- [Exercise directions]: Select the lines of the records containing the word "Николаевна" and list them.

Source data
○ ○ ○ ○ ○

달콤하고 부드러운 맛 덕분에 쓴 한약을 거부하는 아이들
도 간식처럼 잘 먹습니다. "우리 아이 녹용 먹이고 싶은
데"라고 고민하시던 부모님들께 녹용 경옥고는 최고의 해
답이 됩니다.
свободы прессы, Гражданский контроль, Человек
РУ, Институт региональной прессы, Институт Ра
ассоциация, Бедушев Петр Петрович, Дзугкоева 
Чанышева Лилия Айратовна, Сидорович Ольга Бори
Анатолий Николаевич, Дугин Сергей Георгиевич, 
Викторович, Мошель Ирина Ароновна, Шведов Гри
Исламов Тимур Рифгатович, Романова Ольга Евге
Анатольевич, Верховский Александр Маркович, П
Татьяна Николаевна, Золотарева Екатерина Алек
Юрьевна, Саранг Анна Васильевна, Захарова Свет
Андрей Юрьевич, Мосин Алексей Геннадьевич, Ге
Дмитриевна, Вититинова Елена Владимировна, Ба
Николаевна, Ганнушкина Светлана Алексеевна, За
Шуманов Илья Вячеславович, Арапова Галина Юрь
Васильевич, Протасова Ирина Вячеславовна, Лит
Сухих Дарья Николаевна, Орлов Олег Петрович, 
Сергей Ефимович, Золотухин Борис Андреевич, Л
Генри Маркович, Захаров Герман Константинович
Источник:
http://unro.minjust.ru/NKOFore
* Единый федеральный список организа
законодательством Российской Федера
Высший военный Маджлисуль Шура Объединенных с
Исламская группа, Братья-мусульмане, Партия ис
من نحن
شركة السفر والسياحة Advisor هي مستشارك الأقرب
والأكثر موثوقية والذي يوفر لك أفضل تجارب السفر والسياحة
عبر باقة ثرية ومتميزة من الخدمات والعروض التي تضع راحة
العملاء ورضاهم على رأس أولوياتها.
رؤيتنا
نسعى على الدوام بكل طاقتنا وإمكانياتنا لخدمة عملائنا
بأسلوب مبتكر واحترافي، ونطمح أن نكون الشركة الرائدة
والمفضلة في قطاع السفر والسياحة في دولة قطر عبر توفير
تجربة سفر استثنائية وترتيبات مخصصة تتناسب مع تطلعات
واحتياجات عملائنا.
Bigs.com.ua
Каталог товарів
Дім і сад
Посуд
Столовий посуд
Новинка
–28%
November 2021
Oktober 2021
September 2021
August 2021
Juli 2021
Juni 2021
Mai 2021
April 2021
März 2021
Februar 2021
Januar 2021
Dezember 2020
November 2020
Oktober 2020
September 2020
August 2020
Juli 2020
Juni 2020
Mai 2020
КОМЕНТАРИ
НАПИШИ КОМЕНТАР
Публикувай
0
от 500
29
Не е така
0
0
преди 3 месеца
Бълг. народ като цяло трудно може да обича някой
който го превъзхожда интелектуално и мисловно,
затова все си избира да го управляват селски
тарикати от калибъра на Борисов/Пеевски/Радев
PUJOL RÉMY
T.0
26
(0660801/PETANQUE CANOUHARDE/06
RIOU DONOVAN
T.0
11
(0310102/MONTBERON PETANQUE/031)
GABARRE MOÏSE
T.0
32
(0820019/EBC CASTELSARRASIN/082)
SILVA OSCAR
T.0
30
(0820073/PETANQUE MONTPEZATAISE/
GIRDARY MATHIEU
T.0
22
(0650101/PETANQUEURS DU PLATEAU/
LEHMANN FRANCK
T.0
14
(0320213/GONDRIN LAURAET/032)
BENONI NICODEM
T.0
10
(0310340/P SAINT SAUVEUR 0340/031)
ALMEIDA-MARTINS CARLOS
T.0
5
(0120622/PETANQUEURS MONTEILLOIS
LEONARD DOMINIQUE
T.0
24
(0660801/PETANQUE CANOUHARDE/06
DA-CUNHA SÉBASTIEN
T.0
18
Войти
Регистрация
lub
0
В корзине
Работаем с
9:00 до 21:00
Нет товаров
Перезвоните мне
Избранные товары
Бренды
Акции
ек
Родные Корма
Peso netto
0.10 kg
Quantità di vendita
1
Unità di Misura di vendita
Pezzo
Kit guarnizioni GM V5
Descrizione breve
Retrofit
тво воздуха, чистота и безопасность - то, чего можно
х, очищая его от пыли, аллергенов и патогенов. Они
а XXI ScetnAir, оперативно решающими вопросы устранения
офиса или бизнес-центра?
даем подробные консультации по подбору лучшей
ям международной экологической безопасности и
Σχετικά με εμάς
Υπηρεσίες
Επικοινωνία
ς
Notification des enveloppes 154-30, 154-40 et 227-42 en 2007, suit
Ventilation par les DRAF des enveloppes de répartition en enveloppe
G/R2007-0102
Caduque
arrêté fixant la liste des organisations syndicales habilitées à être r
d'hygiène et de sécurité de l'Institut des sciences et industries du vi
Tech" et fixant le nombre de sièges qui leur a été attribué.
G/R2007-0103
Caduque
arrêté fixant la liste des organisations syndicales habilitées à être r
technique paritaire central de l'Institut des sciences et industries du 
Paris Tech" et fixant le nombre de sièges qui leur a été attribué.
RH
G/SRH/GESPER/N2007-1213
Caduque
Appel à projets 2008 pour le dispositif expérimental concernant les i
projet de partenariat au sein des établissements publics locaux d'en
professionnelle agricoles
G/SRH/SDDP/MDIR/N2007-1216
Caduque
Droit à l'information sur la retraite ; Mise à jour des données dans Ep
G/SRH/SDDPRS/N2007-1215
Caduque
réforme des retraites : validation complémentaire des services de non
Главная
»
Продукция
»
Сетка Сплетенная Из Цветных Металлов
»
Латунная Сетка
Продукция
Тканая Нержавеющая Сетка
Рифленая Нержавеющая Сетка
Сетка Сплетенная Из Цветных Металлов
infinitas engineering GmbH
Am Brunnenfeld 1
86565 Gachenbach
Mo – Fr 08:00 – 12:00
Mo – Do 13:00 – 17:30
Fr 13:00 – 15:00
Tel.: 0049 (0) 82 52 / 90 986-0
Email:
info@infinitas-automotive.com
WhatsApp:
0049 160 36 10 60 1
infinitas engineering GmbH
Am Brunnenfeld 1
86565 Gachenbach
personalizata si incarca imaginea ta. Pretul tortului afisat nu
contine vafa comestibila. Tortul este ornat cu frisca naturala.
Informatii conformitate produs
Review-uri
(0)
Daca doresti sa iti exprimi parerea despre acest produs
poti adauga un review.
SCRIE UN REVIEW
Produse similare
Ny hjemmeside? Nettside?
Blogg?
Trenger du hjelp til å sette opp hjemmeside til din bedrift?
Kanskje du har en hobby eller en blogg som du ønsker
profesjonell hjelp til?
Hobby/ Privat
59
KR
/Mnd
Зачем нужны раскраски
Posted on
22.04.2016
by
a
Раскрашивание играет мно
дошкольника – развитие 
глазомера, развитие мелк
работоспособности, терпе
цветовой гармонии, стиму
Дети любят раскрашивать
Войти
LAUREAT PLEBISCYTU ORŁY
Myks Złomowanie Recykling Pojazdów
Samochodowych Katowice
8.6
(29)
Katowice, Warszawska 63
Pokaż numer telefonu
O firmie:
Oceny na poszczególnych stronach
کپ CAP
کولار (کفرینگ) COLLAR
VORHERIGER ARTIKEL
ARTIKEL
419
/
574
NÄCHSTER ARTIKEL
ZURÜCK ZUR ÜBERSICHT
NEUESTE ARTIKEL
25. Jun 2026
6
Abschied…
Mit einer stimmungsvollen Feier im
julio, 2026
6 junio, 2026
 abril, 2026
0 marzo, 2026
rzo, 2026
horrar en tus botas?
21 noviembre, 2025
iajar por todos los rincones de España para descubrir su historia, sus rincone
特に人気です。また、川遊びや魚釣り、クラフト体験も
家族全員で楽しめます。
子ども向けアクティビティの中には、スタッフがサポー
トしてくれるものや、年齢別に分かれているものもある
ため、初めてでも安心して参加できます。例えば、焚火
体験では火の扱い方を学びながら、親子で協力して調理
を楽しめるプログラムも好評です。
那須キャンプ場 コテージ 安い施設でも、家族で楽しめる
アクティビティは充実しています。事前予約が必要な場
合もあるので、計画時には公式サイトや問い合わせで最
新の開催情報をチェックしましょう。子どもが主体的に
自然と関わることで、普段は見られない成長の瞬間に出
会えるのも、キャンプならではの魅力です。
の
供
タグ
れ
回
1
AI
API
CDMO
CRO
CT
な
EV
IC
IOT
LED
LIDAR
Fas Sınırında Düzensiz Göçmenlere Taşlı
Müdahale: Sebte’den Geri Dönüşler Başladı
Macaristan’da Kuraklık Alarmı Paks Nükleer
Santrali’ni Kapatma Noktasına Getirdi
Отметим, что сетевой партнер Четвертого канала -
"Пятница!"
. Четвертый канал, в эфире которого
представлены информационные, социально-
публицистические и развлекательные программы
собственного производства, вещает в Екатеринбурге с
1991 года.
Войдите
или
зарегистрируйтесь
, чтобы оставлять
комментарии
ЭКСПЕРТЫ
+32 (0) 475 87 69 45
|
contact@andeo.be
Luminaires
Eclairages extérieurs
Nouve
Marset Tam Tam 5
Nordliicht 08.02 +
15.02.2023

○ ○ ○ ○ ○

- [Result of this task]:
Татьяна Николаевна, Золотарева Екатерина Алек
Николаевна, Ганнушкина Светлана Алексеевна, За
Сухих Дарья Николаевна, Орлов Олег Петрович, 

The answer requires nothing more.